In April 2004, the extension area north of block 5 was included to the production sharing agreement. Inauguration of new offshore facilities took place on 23 February 2005.

In May 2008, Maersk Oil drilled the world record extended reach well BD-04A in the field with the GSF Rig 127 operated by Transocean. The well was drilled incident free to a record measured length of 40320 ft including a record horizontal reach of 35770 ft in 36 days.

From 2004 until August 2009 the massive supertanker, Knock Nevis, the largest ship built to date, was moored there as a floating storage and offloading unit (FSO). In January 2010, she was replaced by both the FSO Asia, and in August 2010, the FSO Africa replaced the Astro Canopus. Both vessels are owned as a joint venture by Overseas Shipholding Group and Euronav.

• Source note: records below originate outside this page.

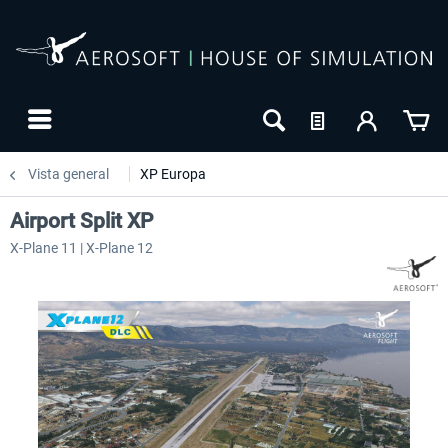
Vista general
XP Europa
Airport Split XP
X-Plane 11 | X-Plane 12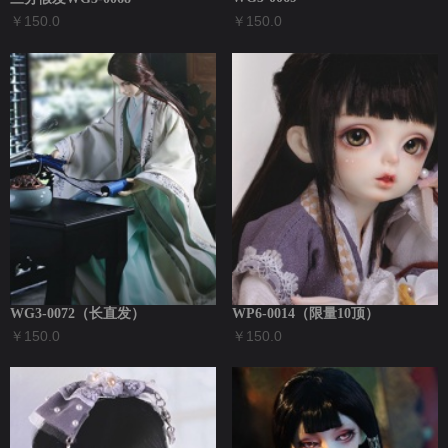
￥150.0
￥150.0
WG3-0072（长直发）
WP6-0014（限量10顶）
￥150.0
￥150.0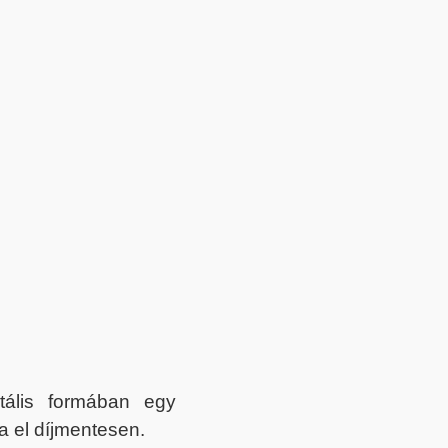
itális formában egy
a el díjmentesen.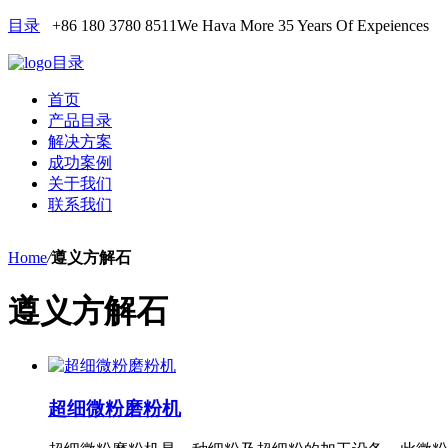
目录
+86 180 3780 8511
We Hava More 35 Years Of Expeiences
目录
首页
产品目录
解决方案
成功案例
关于我们
联系我们
Home
/
遵义方解石
遵义方解石
超细微粉磨粉机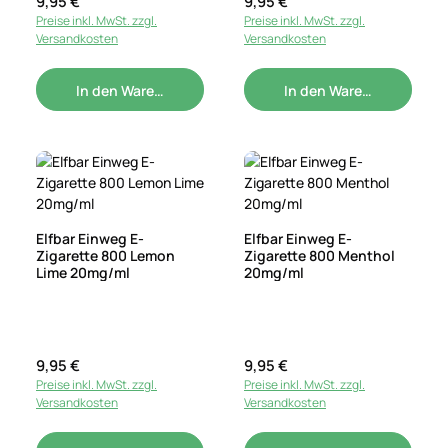
Regulärer Preis:
9,95 €
Regulärer Preis:
9,95 €
Preise inkl. MwSt. zzgl.
Preise inkl. MwSt. zzgl.
Versandkosten
Versandkosten
In den Warenkorb
In den Warenkorb
Elfbar Einweg E-
Elfbar Einweg E-
Zigarette 800 Lemon
Zigarette 800 Menthol
Lime 20mg/ml
20mg/ml
Regulärer Preis:
9,95 €
Regulärer Preis:
9,95 €
Preise inkl. MwSt. zzgl.
Preise inkl. MwSt. zzgl.
Versandkosten
Versandkosten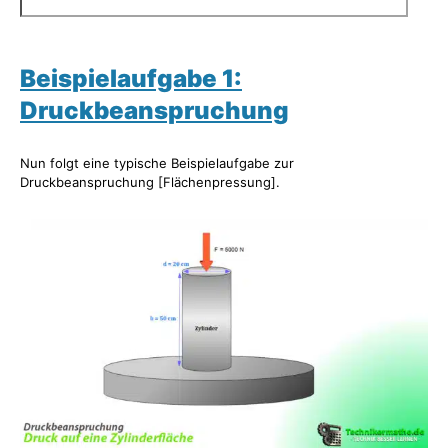
Beispielaufgabe 1:
Druckbeanspruchung
Nun folgt eine typische Beispielaufgabe zur
Druckbeanspruchung [Flächenpressung].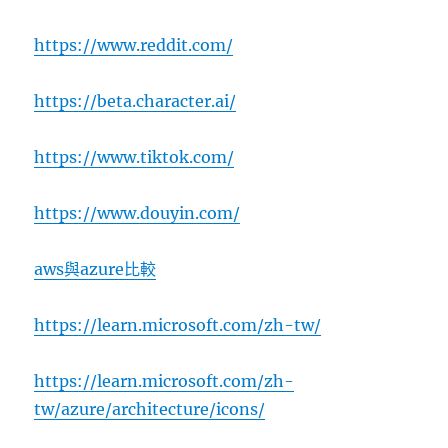
https://www.reddit.com/
https://beta.character.ai/
https://www.tiktok.com/
https://www.douyin.com/
aws與azure比較
https://learn.microsoft.com/zh-tw/
https://learn.microsoft.com/zh-
tw/azure/architecture/icons/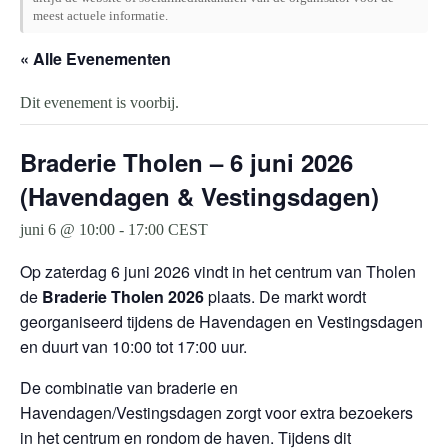
meest actuele informatie.
« Alle Evenementen
Dit evenement is voorbij.
Braderie Tholen – 6 juni 2026
(Havendagen & Vestingsdagen)
juni 6 @ 10:00
-
17:00
CEST
Op zaterdag 6 juni 2026 vindt in het centrum van
Tholen
de
Braderie Tholen 2026
plaats. De markt wordt
georganiseerd tijdens de Havendagen en Vestingsdagen
en duurt van 10:00 tot 17:00 uur.
De combinatie van braderie en
Havendagen/Vestingsdagen zorgt voor extra bezoekers
in het centrum en rondom de haven. Tijdens dit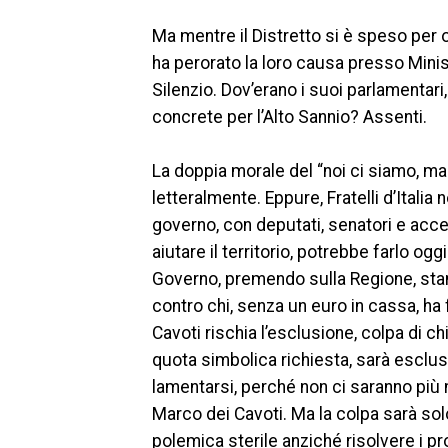
Ma mentre il Distretto si è speso per o
ha perorato la loro causa presso Ministe
Silenzio. Dov’erano i suoi parlamentar
concrete per l’Alto Sannio? Assenti.
La doppia morale del “noi ci siamo, ma 
letteralmente. Eppure, Fratelli d’Italia 
governo, con deputati, senatori e acc
aiutare il territorio, potrebbe farlo 
Governo, premendo sulla Regione, stan
contro chi, senza un euro in cassa, ha f
Cavoti rischia l’esclusione, colpa di ch
quota simbolica richiesta, sarà escluso 
lamentarsi, perché non ci saranno più 
Marco dei Cavoti. Ma la colpa sarà solo 
polemica sterile anziché risolvere i pr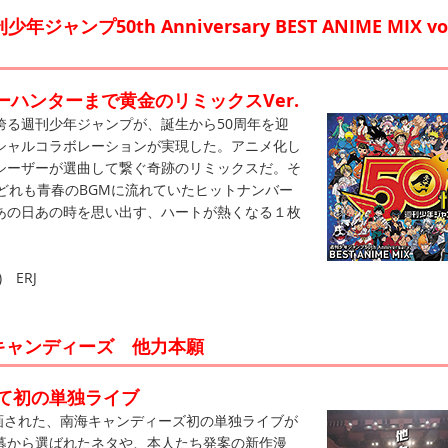
年ジャンプ50th Anniversary BEST ANIME MIX vol
ハンターまで黄金のリミックスVer.
る週刊少年ジャンプが、誕生から50周年を迎
シャルコラボレーションが実現した。アニメ化し
Jシーザーが選曲して繋ぐ奇跡のリミックスだ。そ
どれも青春のBGMに流れていたヒットナンバー
あの日あの時を思い出す、ハートが熱くなる１枚
 ERJ
キャンディーズ 他力本願
して初の単独ライブ
画された、南海キャンディーズ初の単独ライブが
応募から選ばれたネタや、本人たち発案の新作漫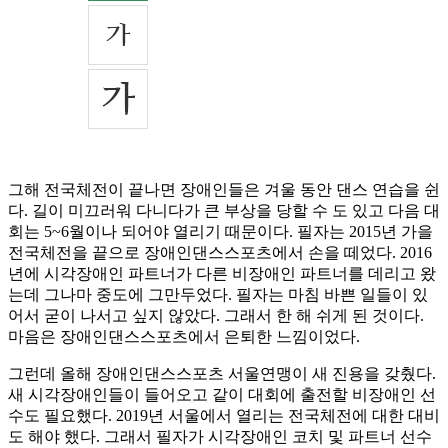
그해 전국체전이 끝나면 장애인들은 겨울 동안 댄스 연습을 쉰
다. 길이 미끄러워 다니다가 큰 부상을 당할 수 도 있고 다음 대
회는 5~6월이나 되어야 열리기 때문이다. 필자는 2015년 가을
전국체전을 끝으로 장애인댄스스포츠에서 손을 떼었다. 2016
년에 시각장애인 파트너가 다른 비장애인 파트너를 데리고 왔
는데 그나마 중도에 그만두었다. 필자는 마침 바쁜 일들이 있
어서 굳이 나서고 싶지 않았다. 그래서 한 해 쉬게 된 것이다.
마음은 장애인댄스스포츠에서 은퇴한 느낌이었다.
그런데 올해 장애인댄스스포츠 서울연맹이 새 진용을 갖췄다.
새 시각장애인들이 들어오고 같이 대회에 출전할 비장애인 선
수도 필요했다. 2019년 서울에서 열리는 전국체전에 대한 대비
도 해야 했다. 그래서 필자가 시각장애인 코치 및 파트너 선수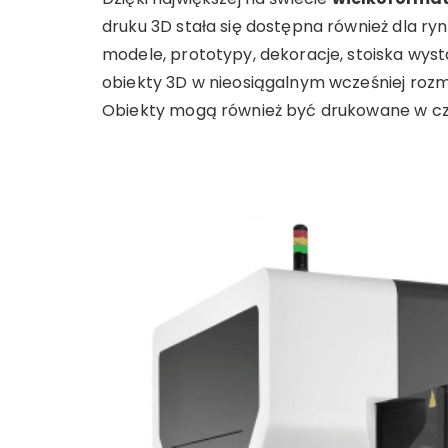
druku 3D stała się dostępna również dla ryn
modele, prototypy, dekoracje, stoiska wy
obiekty 3D w nieosiągalnym wcześniej rozmiarz
Obiekty mogą również być drukowane w czę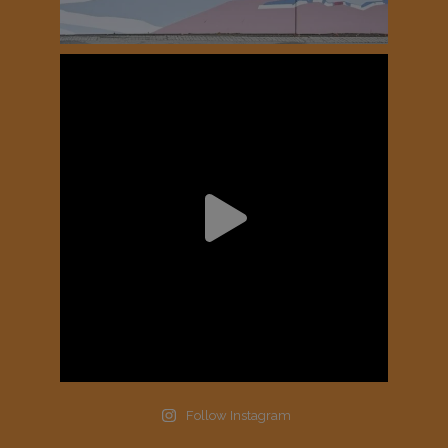
Follow Instagram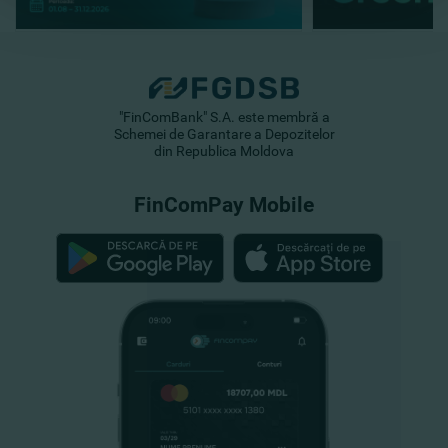
"FinComBank" S.A. este membră a
Schemei de Garantare a Depozitelor
din Republica Moldova
FinComPay Mobile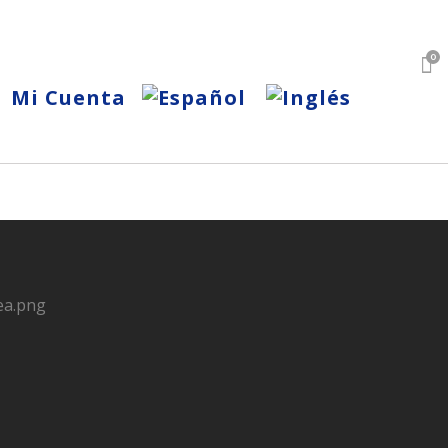
0
Mi Cuenta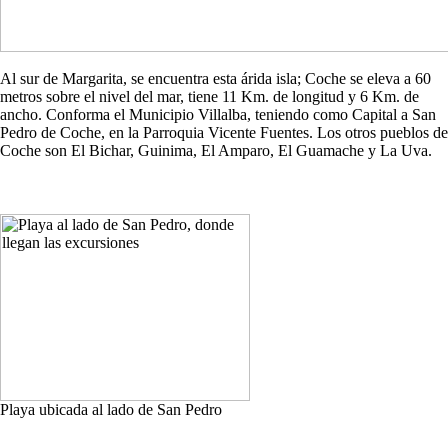
Al sur de Margarita, se encuentra esta árida isla; Coche se eleva a 60
metros sobre el nivel del mar, tiene 11 Km. de longitud y 6 Km. de
ancho. Conforma el Municipio Villalba, teniendo como Capital a San
Pedro de Coche, en la Parroquia Vicente Fuentes. Los otros pueblos de
Coche son El Bichar, Guinima, El Amparo, El Guamache y La Uva.
Playa ubicada al lado de San Pedro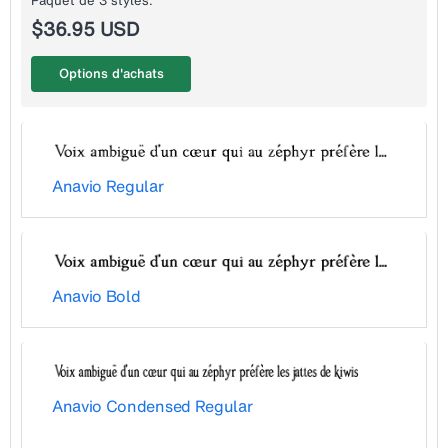
Paquet de 3 styles:
$36.95 USD
Options d'achats
Anavio Regular
Anavio Bold
Anavio Condensed Regular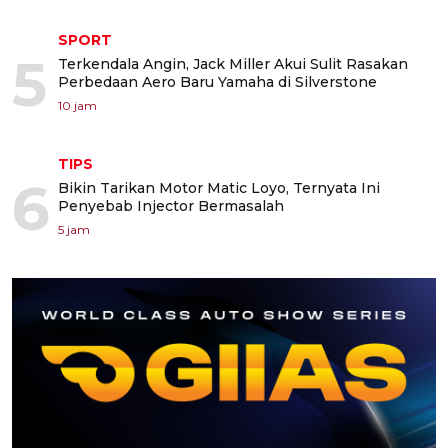
SPORT
5
Terkendala Angin, Jack Miller Akui Sulit Rasakan
Perbedaan Aero Baru Yamaha di Silverstone
10 jam
TIPS
6
Bikin Tarikan Motor Matic Loyo, Ternyata Ini
Penyebab Injector Bermasalah
5 jam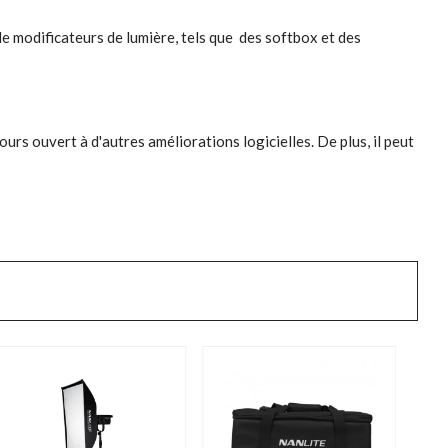
de modificateurs de lumière, tels que des softbox et des
urs ouvert à d'autres améliorations logicielles. De plus, il peut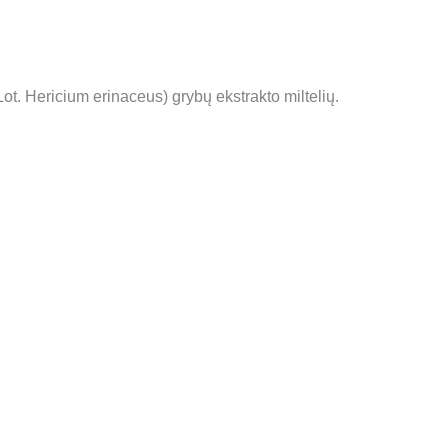
Lot. Hericium erinaceus) grybų ekstrakto miltelių.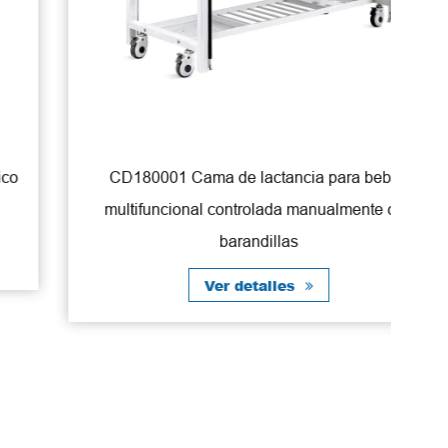
CD180001 Cama de lactancia para bebés
ST
multifuncional controlada manualmente con
barandillas
Ver detalles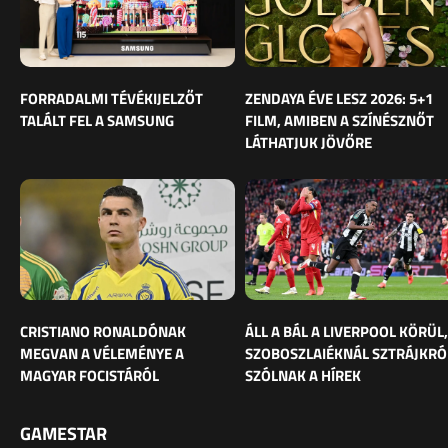
FORRADALMI TÉVÉKIJELZŐT
ZENDAYA ÉVE LESZ 2026: 5+1
TALÁLT FEL A SAMSUNG
FILM, AMIBEN A SZÍNÉSZNŐT
LÁTHATJUK JÖVŐRE
CRISTIANO RONALDÓNAK
ÁLL A BÁL A LIVERPOOL KÖRÜL,
MEGVAN A VÉLEMÉNYE A
SZOBOSZLAIÉKNÁL SZTRÁJKRÓ
MAGYAR FOCISTÁRÓL
SZÓLNAK A HÍREK
GAMESTAR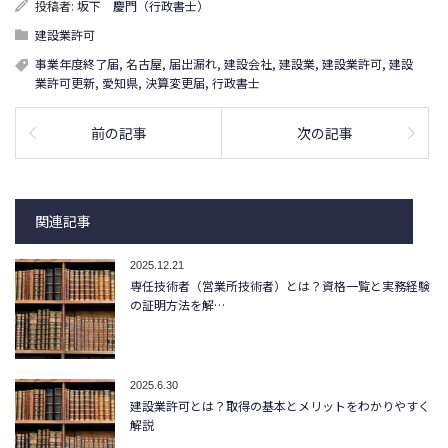
投稿者:
坂下 慶門（行政書士）
建設業許可
事業年度終了届
,
名古屋
,
届出漏れ
,
建設会社
,
建設業
,
建設業許可
,
建設
業許可更新
,
愛知県
,
決算変更届
,
行政書士
前の記事
次の記事
関連記事
2025.12.21
専任技術者（営業所技術者）とは？資格一覧と実務経験
の証明方法を解…
2025.6.30
建設業許可とは？取得の基本とメリットをわかりやすく
解説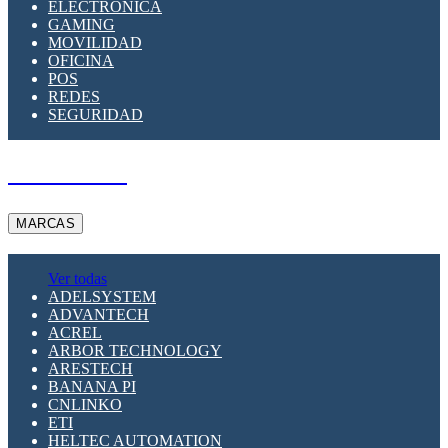
ELECTRÓNICA
GAMING
MOVILIDAD
OFICINA
POS
REDES
SEGURIDAD
A PEDIDO
MARCAS
Ver todas
ADELSYSTEM
ADVANTECH
ACREL
ARBOR TECHNOLOGY
ARESTECH
BANANA PI
CNLINKO
ETI
HELTEC AUTOMATION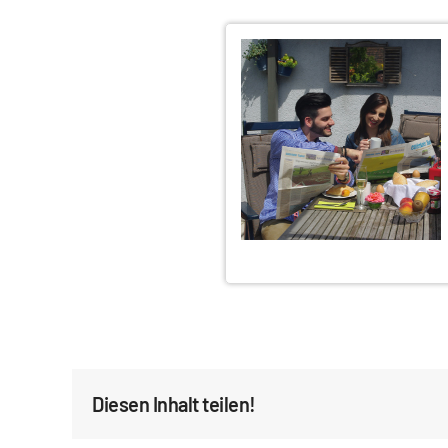
Diesen Inhalt teilen!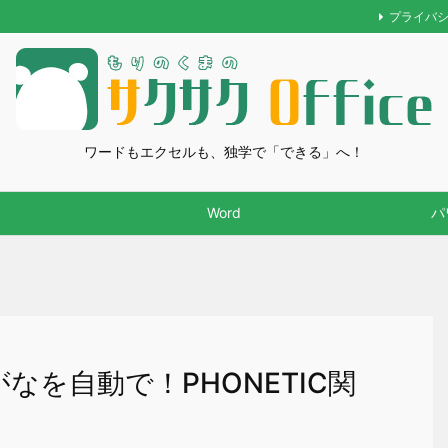
プライバ
ワードもエクセルも、独学で「できる」へ！
Word
パ
がなを自動で！PHONETIC関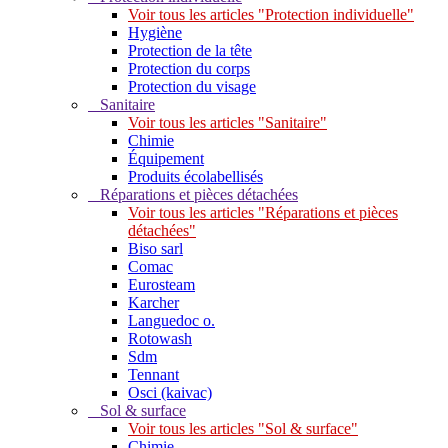
Voir tous les articles "Protection individuelle"
Hygiène
Protection de la tête
Protection du corps
Protection du visage
Sanitaire
Voir tous les articles "Sanitaire"
Chimie
Équipement
Produits écolabellisés
Réparations et pièces détachées
Voir tous les articles "Réparations et pièces
détachées"
Biso sarl
Comac
Eurosteam
Karcher
Languedoc o.
Rotowash
Sdm
Tennant
Osci (kaivac)
Sol & surface
Voir tous les articles "Sol & surface"
Chimie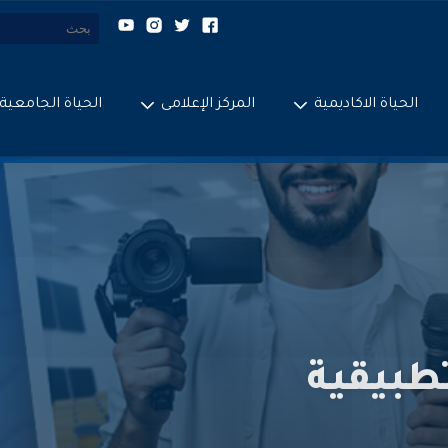
الحياة الاكاديمية
المركز الإعلامى
الحياة الجامعية
تطبيقية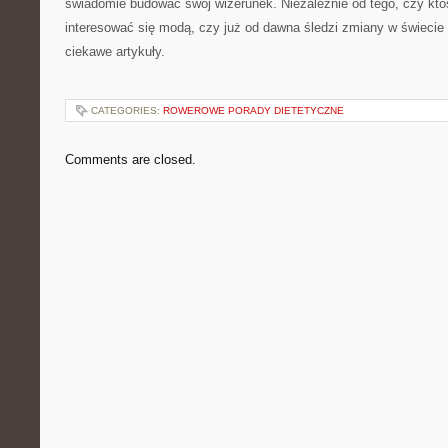
świadomie budować swój wizerunek. Niezależnie od tego, czy kto
interesować się modą, czy już od dawna śledzi zmiany w świecie s
ciekawe artykuły.
CATEGORIES:
ROWEROWE PORADY DIETETYCZNE
Comments are closed.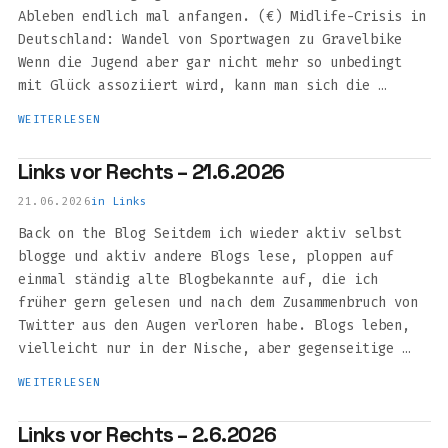
Ableben endlich mal anfangen. (€) Midlife-Crisis in
Deutschland: Wandel von Sportwagen zu Gravelbike
Wenn die Jugend aber gar nicht mehr so unbedingt
mit Glück assoziiert wird, kann man sich die …
WEITERLESEN
Links vor Rechts – 21.6.2026
21.06.2026
in
Links
Back on the Blog Seitdem ich wieder aktiv selbst
blogge und aktiv andere Blogs lese, ploppen auf
einmal ständig alte Blogbekannte auf, die ich
früher gern gelesen und nach dem Zusammenbruch von
Twitter aus den Augen verloren habe. Blogs leben,
vielleicht nur in der Nische, aber gegenseitige …
WEITERLESEN
Links vor Rechts – 2.6.2026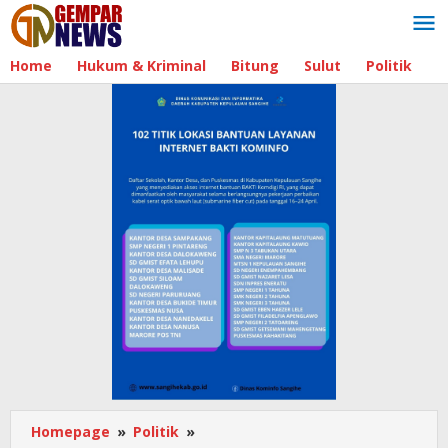
Lewati
ke
konten
Home
Hukum & Kriminal
Bitung
Sulut
Politik
B
Homepage
»
Politik
»
Wurangian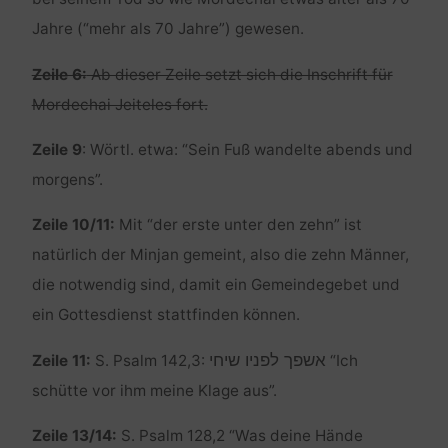
Jahre (“mehr als 70 Jahre”) gewesen.
Zeile 6:
Ab dieser Zeile setzt sich die Inschrift für
Mordechai Jeiteles fort.
Zeile 9
: Wörtl. etwa: “Sein Fuß wandelte abends und
morgens”.
Zeile 10/11:
Mit “der erste unter den zehn” ist
natürlich der Minjan gemeint, also die zehn Männer,
die notwendig sind, damit ein Gemeindegebet und
ein Gottesdienst stattfinden können.
אשפך לפניו שיחי
Zeile 11:
S. Psalm 142,3:
“Ich
schütte vor ihm meine Klage aus”.
Zeile 13/14:
S. Psalm 128,2 “Was deine Hände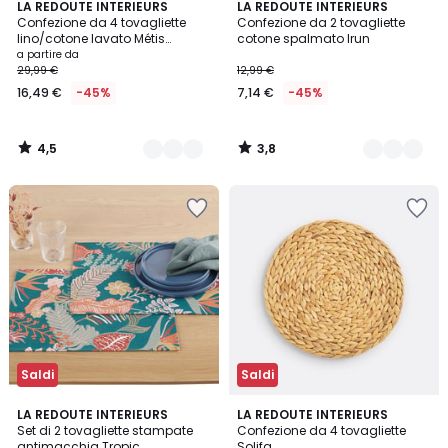
4,5
3,8
4
LA REDOUTE INTERIEURS
2
LA REDOUTE INTERIEURS
/ 5
/ 5
Confezione da 4 tovagliette
Confezione da 2 tovagliette
Colori
Colori
lino/cotone lavato Métis
cotone spalmato Irun
Bourdon
a partire da
29,99 €
12,99 €
16,49 €
-45%
7,14 €
-45%
4,5
3,8
/
/
5
5
Saldi
Saldi
4,4
4,4
LA REDOUTE INTERIEURS
LA REDOUTE INTERIEURS
/ 5
/ 5
Set di 2 tovagliette stampate
Confezione da 4 tovagliette
antimacchia Tropic
Solifa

In June 2016 France's TotalEnergies won a tender to replace Maersk Oil as operator of Al Shaheen Oil Field and commenced operating the field on 14 July 2017 under a joint venture agreement between Total (30%) and QatarEnergy (70%) through a new company named North Oil Company.

==Geology==
The oil and gas producing formation is the Kharaib, Shuaiba and Nahr Umr Formations (Early Cretaceous). The field is characterized by low permeability, limited thickness, and geological complexity.

==Production==
The field consists of 131 operational production and water injection wells, 18 permanent platforms, and six production installations connected by 20 pipelines. In 2006, Al Shaheen's production of 240000 oilbbl/d accounted for a significant portion of Qatar's total oil production of 815000 oilbbl/d. Although the production capacity reaches 260000 oilbbl/d, the current actual production is only 200000 oilbbl/d due to OPEC quotas. A development plan between Maersk Oil and QatarEnergy calls for an increase in production to 525000 oilbbl/d. This increase is expected to account for the majority of growth in Qatar's petroleum output over this time.

Oil is currently stored in the floating storage and offloading vessels FSO Asia and FSO Africa. Produced oil is transported to the Mesaieed Industrial City for processing and export. There is a plan to build a new 250000 oilbbl/d refinery in Mesaieed to process oil from Al Shaheen. This plan has been postponed.

The Al-Shaheen field also produces associated gas. The gas production is estimated about 220 Mcuft/d of which 125–150 Mcuft/d is exported through the North Field Alpha facilities to Mesaieed, 30 Mcuft/d is consumed on-site for power and heat generation, and 40 Mcuft/d is flared.

== Records ==
The Kola Superdeep Borehole was the longest and deepest borehole in the world for nearly 30 years. However, in May 2008, a new record for borehole length was established by the extended-reach drilling (ERD) well BD-04A, in the Al Shaheen oil field. It was drilled to 12289 m, with a record horizontal reach of 10902 m in only 36 days.

On 28 January 2011, Exxon Neftegas Ltd., operator of the Sakhalin-I project, drilled the world's longest extended-reach well offshore on the Russian island of Sakhalin. It has surpassed the length of the Al Shaheen well. Sakhalin-I's Odoptu OP-11 well reached a measured total length of 12345 m and a horizontal displacement of 11475 m. Exxon Neftegas completed the well in 60 days.

On 27 August 2012, Exxon Neftegas Ltd beat its own record by completing Sakhalin-I's Z-44 Chayvo well. This ERD well reached a measured total length of 12376 m.